Meno nidi e asili, meno donne al lavoro

Nello specifico, evidenzia la relazione annuale 2022 della Banca d'Italia, «gli effetti della maternità sulle retribuzioni e sulla probabilità di abbandono dell’occupazione risultano più marcati nelle regioni in cui i servizi di cura per l’infanzia sono meno diffusi, a sostegno dell’ipotesi che le difficoltà di conciliazione tra famiglia e lavoro svolgano un ruolo determinante».

Rilevanti inoltre anche fattori culturali: «le carriere lavorative delle madri appaiono più penalizzate nelle aree in cui è maggiore la quota di popolazione che ritiene il lavoro domestico e le attività di accudimento dei figli prevalentemente di competenza delle donne» .

I divari di genere nel mercato del lavoro italiano, sebbene inferiori rispetto al passato, continuano a collocare il nostro paese in una posizione arretrata nel confronto con le altre principali economie europee. Nel 2022 il tasso di occupazione femminile era inferiore di 18 punti percentuali rispetto a quello maschile; inoltre le donne occupate hanno più di frequente impieghi di tipo temporaneo e part-time, anche se una lavoratrice a tempo parziale su due sarebbe disponibile a lavorare a tempo pieno. La minore quantità di lavoro, insieme a retribuzioni orarie più basse, si traduce in redditi annui mediamente inferiori a quelli degli uomini.

Le soluzioni

«Un aumento dell'occupazione femminile può essere ottenuto rafforzando l'offerta dei servizi per l'infanzia, incentivando un maggiore coinvolgimento dei padri nella cura dei figli e sostenendo la domanda di lavoro delle donne, anche attraverso misure che promuovano il reinserimento professionale di quelle che hanno lasciato il lavoro da più tempo», specificano i tecnici di Bankitalia. «Un ampliamento della presenza femminile nelle professioni meglio retribuite e nelle posizioni di vertice può essere favorito da politiche di discriminazione positiva come le quote di genere – che a partire dal 2011 hanno quintuplicato la percentuale di donne negli organi di amministrazione delle società quotate italiane – ma anche da misure di contrasto alle barriere culturali che condizionano le scelte scolastiche e occupazionali delle donne e i comportamenti dei datori di lavoro».

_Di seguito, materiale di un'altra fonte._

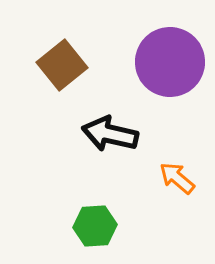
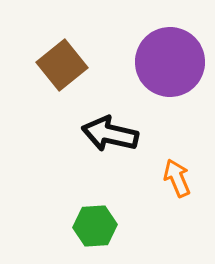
orange arrow: rotated 27 degrees clockwise
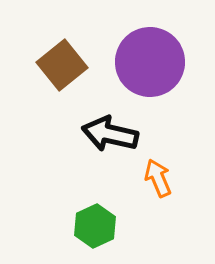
purple circle: moved 20 px left
orange arrow: moved 19 px left
green hexagon: rotated 21 degrees counterclockwise
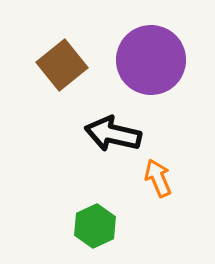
purple circle: moved 1 px right, 2 px up
black arrow: moved 3 px right
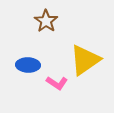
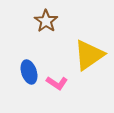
yellow triangle: moved 4 px right, 5 px up
blue ellipse: moved 1 px right, 7 px down; rotated 70 degrees clockwise
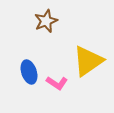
brown star: rotated 15 degrees clockwise
yellow triangle: moved 1 px left, 6 px down
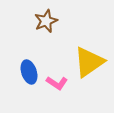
yellow triangle: moved 1 px right, 1 px down
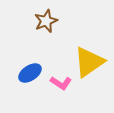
blue ellipse: moved 1 px right, 1 px down; rotated 75 degrees clockwise
pink L-shape: moved 4 px right
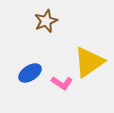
pink L-shape: moved 1 px right
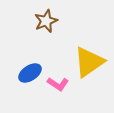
pink L-shape: moved 4 px left, 1 px down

Essere madri in Italia: i dati

Secondo il rapporto di Save The Children, Le Equilibriste: la maternità in Italia 2023, spesso le mamme in Italia si trovano ad essere delle vere e proprie mamme equilibriste per raggiungere una stabilità tra gli impegni lavorativi e quelli famigliari. La conseguenza è che, in caso di impossibilità di accedere agli strumenti di tutela o laddove essi non siano sufficienti, molte mamme rinunciano alla carriera professionale.

Lo dicono i numeri: tra le donne tra i 25 e i 49 anni con figli minorenni, più di 4 su 10 non hanno un lavoro, mentre più del 40% delle madri con almeno un figlio preferisce il part-time pur di continuare a mantenere un’occupazione. Dati che si inseriscono in un contesto di denatalità ai minimi storici (meno di 440 mila nascite nel 2018) e aggravato dall’impossibilità nel conciliare vita privata e impegni professionali, radicate difficoltà di carriera e di crescita salariale, forte squilibrio nei carichi familiari tra madri e padri, una scarsissima offerta di servizi educativi per l’infanzia. Un quadro critico che si riverbera sul benessere delle madri, ma che affonda le radici nelle pesanti disparità di genere in Italia.

Nei nostri programmi territoriali, nonché sui nostri canali social, abbiamo raccolto varie testimonianze di donne che, una volta rimaste incinte, hanno subito discriminazioni sul lavoro, oppure fanno fatica insieme ai loro compagni ad accedere ai diritti e alle tutele previste una volta che si diventa genitori.

Tramite questi articoli cerchiamo di dare quante più informazioni possibili per accedere a questi strumenti, per mamme e papà, e anche come riconoscere i casi in cui avvengano violazioni e cosa fare.